On Monday, September 30, 2024, Bloomberg Law reported that a significant conflict over bankruptcy “opt-out” provisions has arisen among judges following the United States Supreme Court’s decision to reject Purdue Pharma’s bankruptcy plan. The high court’s 5-4 ruling in June declared that liability protections for members of the Sackler family, who own Purdue, were invalid because they were granted without the explicit consent of opioid victims and other creditors. However, the Supreme Court did not clarify what constitutes such consent, leaving bankruptcy judges with divergent interpretations.
The ambiguity surrounding consent in bankruptcy proceedings has prompted varying legal opinions across different jurisdictions, complicating the decision-making process for attorneys regarding where to file bankruptcy cases. Tom Califano, a restructuring partner at Sidley Austin LLP, noted that this uncertainty complicates the venue selection for bankruptcy filings.
Central to the ongoing debate is the issue of “opt-out” releases, which allow creditors voting on a bankruptcy plan to be deemed as having accepted the releases unless they actively indicate otherwise. The U.S. Trustee, the Justice Department’s bankruptcy oversight entity, has argued that creditors should provide affirmative consent for releases to be considered valid.
While the question of opt-out releases had been a topic of discussion prior to the Purdue ruling, it has gained urgency as courts are compelled to address it. The specifics of each bankruptcy plan’s release provisions will be critical in determining the outcomes, with details such as creditor notification procedures playing a significant role. Legal standards for assessing consent will also be pivotal as judges navigate these complex issues.
A notable example of this conflict is evident in the U.S. Bankruptcy Court for the Northern District of Texas, where judges have issued conflicting opinions within a month. Judge Scott W. Everett ruled against the legality of opt-out releases in the bankruptcy plan of Ebix Inc., a software and e-commerce services provider, citing the Purdue decision. He acknowledged that his interpretation conflicted with prior rulings in his district.
In contrast, Judge Stacey Jernigan, also in the Northern District of Texas, upheld the legality of opt-out releases in the bankruptcy plan of Eiger Biopharmaceuticals just weeks later. While she had previously approved opt-out mechanisms, Jernigan revisited the issue after the U.S. Trustee raised concerns following the Purdue ruling. She overruled the government’s objection to Eiger’s releases but acknowledged that questions regarding the nature of consent remain.
The inconsistency is not limited to Texas; judges in Delaware and the Southern District of New York have also reached different conclusions on the legality of opt-out provisions. In Delaware, Judge Craig T. Goldblatt indicated that the judges in that court have historically held differing views on what constitutes valid consent.
The debate over how consent should be determined continues, with some, including the U.S. Trustee, advocating for a standard based on contract law, which typically requires explicit affirmative actions from the parties involved. In his opinion regarding Smallhold Inc.’s bankruptcy plan, Goldblatt concluded that some release provisions met the consent requirements established by Purdue, given that creditors received clear instructions and a straightforward mechanism for opting out.
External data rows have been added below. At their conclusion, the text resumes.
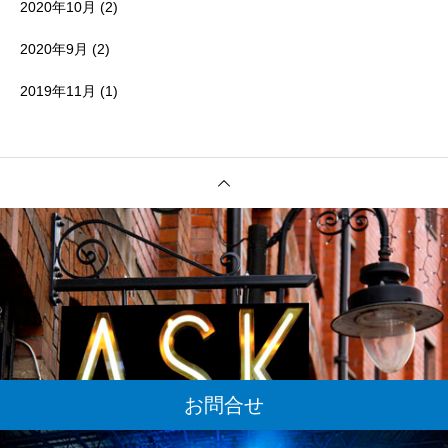
2020年10月
(2)
2020年9月
(2)
2019年11月
(1)
お問合せ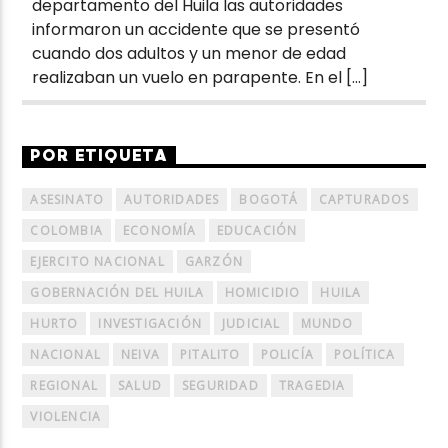
departamento del Huila las autoridades
informaron un accidente que se presentó
cuando dos adultos y un menor de edad
realizaban un vuelo en parapente. En el […]
POR ETIQUETA
ASESINATO
AUTORIDADES
BOGOTÁ
CAPTURADOS
COLOMBIA
ECONOMÍA
EDUCACIÓN
EJERCITO NACIONAL
GARZÓN
GOBERNACIÓN DEL HUILA
HOMICIDIO
HUILA
HURTO
INVESTIGACIÓN
JUDICIAL
MUNDO
NACIONAL
NEIVA
PITALITO
POLICÍA
POLÍTICA
REGIONAL
SALUD
SEGURIDAD
TRAGEDIA
VIOLENCIA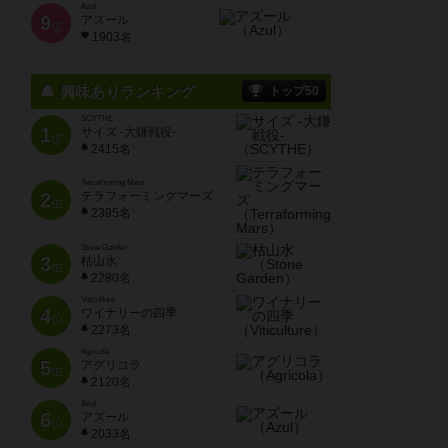
Azul
9
アズール
位
1903名
興味ありランキング
トップ50
SCYTHE
1
サイズ -大鎌戦役-
位
2415名
Terraforming Mars
2
テラフォーミングマーズ
位
2395名
Stone Garden
3
枯山水
位
2280名
Viticulture
4
ワイナリーの四季
位
2273名
Agricola
5
アグリコラ
位
2120名
Azul
6
アズール
位
2033名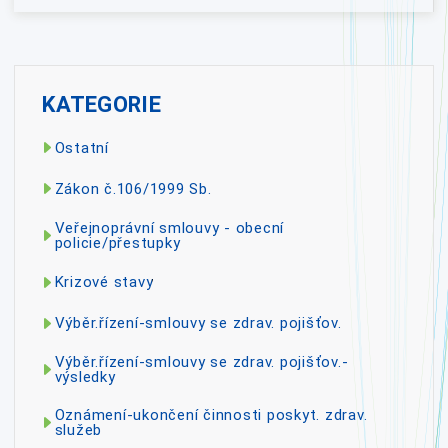
KATEGORIE
Ostatní
Zákon č.106/1999 Sb.
Veřejnoprávní smlouvy - obecní
policie/přestupky
Krizové stavy
Výběr.řízení-smlouvy se zdrav. pojišťov.
Výběr.řízení-smlouvy se zdrav. pojišťov.-
výsledky
Oznámení-ukončení činnosti poskyt. zdrav.
služeb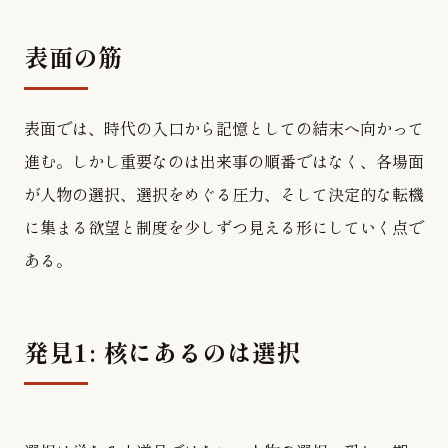
表面の筋
表面では、時代の入口から記憶としての結末へ向かって
進む。しかし重要なのは出来事の順番ではなく、各場面
が人物の選択、選択をめぐる圧力、そして決定的な転機
に集まる欲望と制度を少しずつ見える形にしていく点で
ある。
発見1: 核にあるのは選択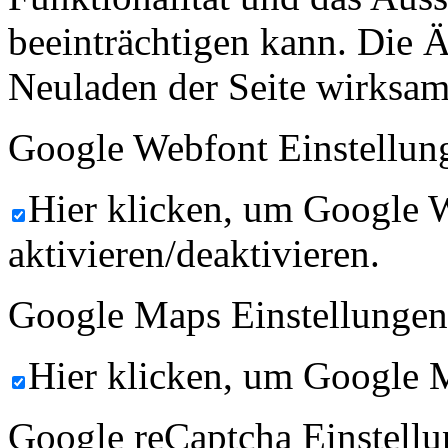
beeinträchtigen kann. Die
Neuladen der Seite wirksam
Google Webfont Einstellun
Hier klicken, um Google 
aktivieren/deaktivieren.
Google Maps Einstellungen
Hier klicken, um Google M
Google reCaptcha Einstellu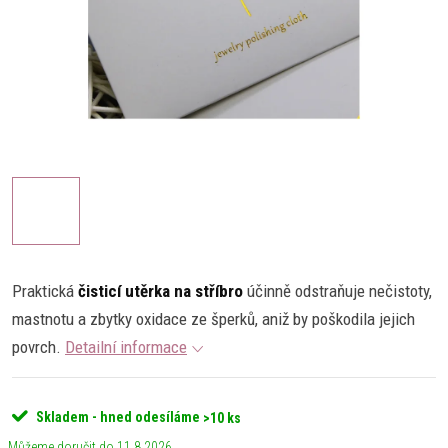
Praktická
čisticí utěrka na stříbro
účinně odstraňuje nečistoty,
mastnotu a zbytky oxidace ze šperků, aniž by poškodila jejich
povrch.
Detailní informace
Skladem - hned odesíláme
>10 ks
11.8.2026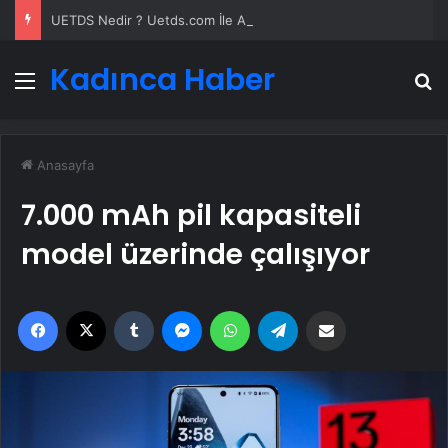
UETDS Nedir ? Uetds.com İle Akıllı Dijital Taşımacılık Yazılımı
Kadınca Haber
Menü
A
Anasayfa
7.000 mAh pil kapasiteli
model üzerinde çalışıyor
Facebook
X
Tumblr
Messenger
WhatsApp
Telegram
Email'den paylaş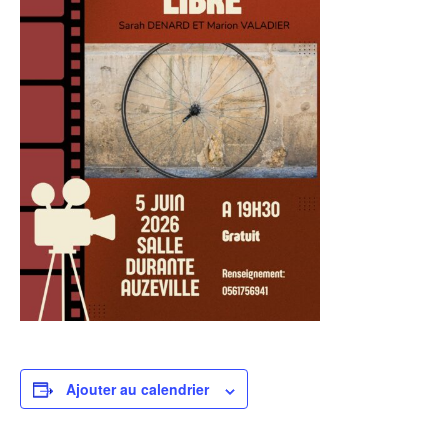
Ajouter au calendrier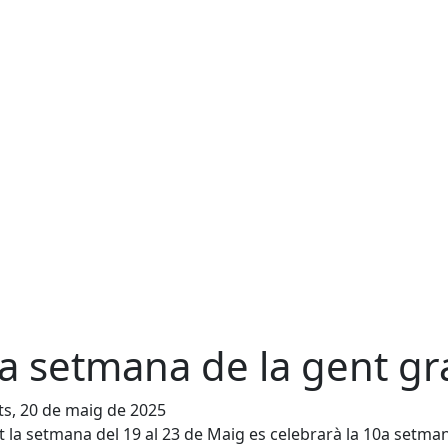
a setmana de la gent gr
s, 20 de maig de 2025
 la setmana del 19 al 23 de Maig es celebrarà la 10a setma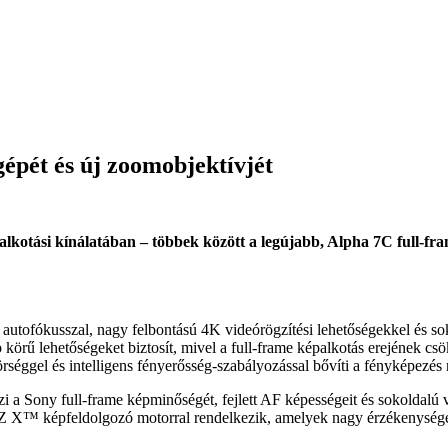
épét és új zoomobjektívjét
palkotási kínálatában – többek között a legújabb, Alpha 7C full
t autofókusszal, nagy felbontású 4K videórögzítési lehetőségekkel és 
rű lehetőségeket biztosít, mivel a full-frame képalkotás erejének csö
el és intelligens fényerősség-szabályozással bővíti a fényképezés ny
a Sony full-frame képminőségét, fejlett AF képességeit és sokoldalú v
™ képfeldolgozó motorral rendelkezik, amelyek nagy érzékenységet, 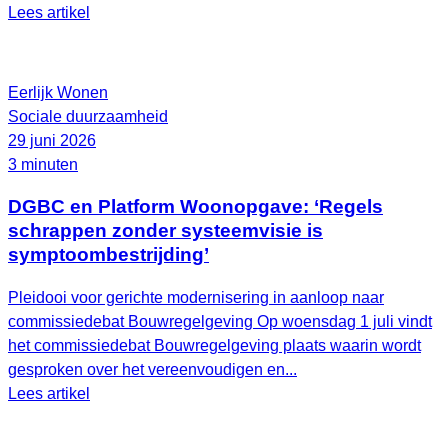
Lees artikel
Eerlijk Wonen
Sociale duurzaamheid
29 juni 2026
3 minuten
DGBC en Platform Woonopgave: ‘Regels
schrappen zonder systeemvisie is
symptoombestrijding’
Pleidooi voor gerichte modernisering in aanloop naar
commissiedebat Bouwregelgeving Op woensdag 1 juli vindt
het commissiedebat Bouwregelgeving plaats waarin wordt
gesproken over het vereenvoudigen en...
Lees artikel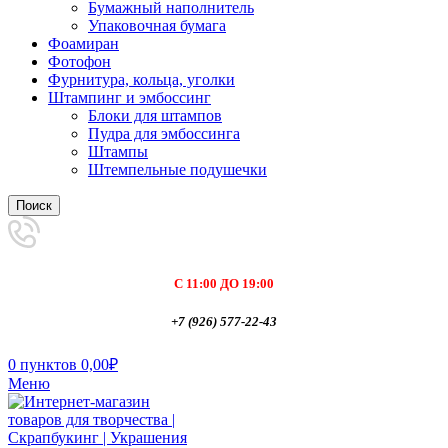
Бумажный наполнитель
Упаковочная бумага
Фоамиран
Фотофон
Фурнитура, кольца, уголки
Штампинг и эмбоссинг
Блоки для штампов
Пудра для эмбоссинга
Штампы
Штемпельные подушечки
Поиск
С 11:00 ДО 19:00
+7 (926) 577-22-43
0
пунктов
0,00
₽
Меню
Conversely, Judge Everett supported the application of contract law, arguing that the deemed release of claims against non-debtors lacks authorization under the bankruptcy code. He emphasized that silence from creditors should not be interpreted as consent under Texas contract law.
In contrast, Judge Jernigan favored a comparison to class actions, pointing out that more than 100 creditors effectively opted out of releases in Eiger’s case, demonstrating the functionality of the opt-out mechanism.
Despite Jernigan’s ruling in favor of Eiger’s opt-out releases, she cautioned that debtors should not take for granted that such provisions will always be approved, as the specifics of individual cases are critical. Andrew Troop, a bankruptcy partner at Pillsbury Winthrop Shaw Pittman LLP, suggested that it may take time for judges to establish consistent criteria for opt-in and opt-out mechanisms.
As the legal landscape evolves, the potential for different interpretations of consent due to variations in state contract laws raises concerns. Many experts argue that the issue should be addressed under federal bankruptcy law rather than being influenced by the jurisdiction of individual federal bankruptcy courts.
In smaller bankruptcy cases with fewer creditors, the necessity for third-party releases may be diminished. For instance, after Judge Everett struck down certain releases in Ebix’s case, the company swiftly removed them from its bankruptcy plan, which was subsequently approved.
The implications of the Purdue ruling extend beyond large-scale tort cases, highlighting that smaller companies may also face similar challenges in bankruptcy proceedings. Gregory Jones of Stradling Yocca Carlson & Rauth LLP noted that in cases where companies are financially strained, contributions from owners may be necessary to facilitate victim compensation, albeit contingent upon obtaining liability protections.